Problem requirements -
Locate the line that contains "poliert 1170 gr. 20" in the entries below, then repeat it and every following line through the line that contains "Klangschalen aus Nepal an. Auch", exactly, and no others.

Stored data entries -

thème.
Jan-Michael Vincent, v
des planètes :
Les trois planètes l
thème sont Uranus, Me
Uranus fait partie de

* * *

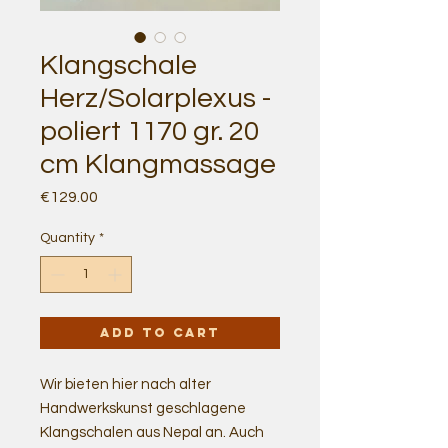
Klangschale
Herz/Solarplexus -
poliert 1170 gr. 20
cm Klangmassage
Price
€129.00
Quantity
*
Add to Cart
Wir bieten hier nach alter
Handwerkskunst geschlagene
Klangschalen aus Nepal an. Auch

Written reply -
poliert 1170 gr. 20
cm Klangmassage
Price
€129.00
Quantity
*
Add to Cart
Wir bieten hier nach alter
Handwerkskunst geschlagene
Klangschalen aus Nepal an. Auch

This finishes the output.